[[ Available data, beginning ]]

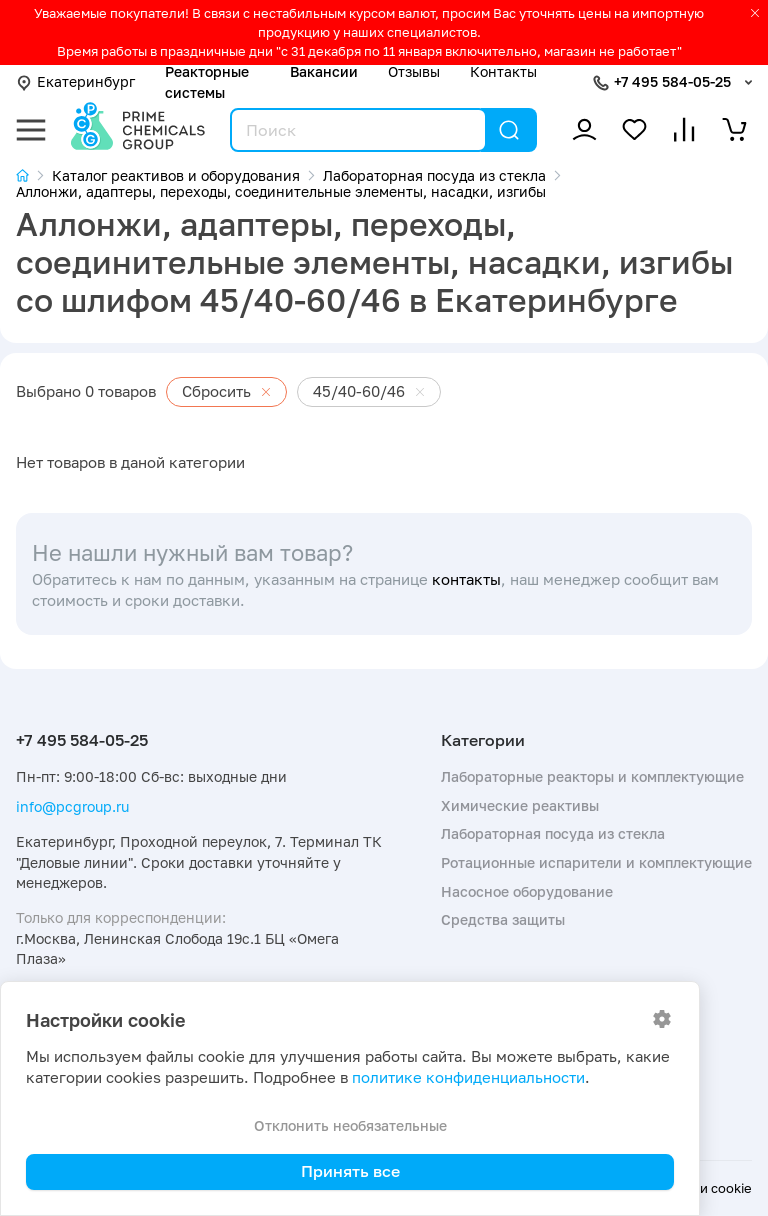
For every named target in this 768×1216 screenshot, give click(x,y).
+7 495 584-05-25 (672, 81)
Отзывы (414, 71)
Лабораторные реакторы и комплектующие (592, 776)
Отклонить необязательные (350, 1125)
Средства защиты (503, 919)
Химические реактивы (520, 805)
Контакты (503, 71)
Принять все (350, 1171)
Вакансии (324, 71)
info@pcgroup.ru (72, 806)
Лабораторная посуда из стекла (553, 833)
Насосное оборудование (527, 891)
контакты (466, 579)
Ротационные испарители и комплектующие (596, 862)
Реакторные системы (207, 81)
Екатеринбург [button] (75, 81)
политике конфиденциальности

[[ Available data, end ]]

- Exercise details -
Wherever the string "комплектующие" appears in the data above, report the whole line.

- Reply -
Лабораторные реакторы и комплектующие (592, 776)
Ротационные испарители и комплектующие (596, 862)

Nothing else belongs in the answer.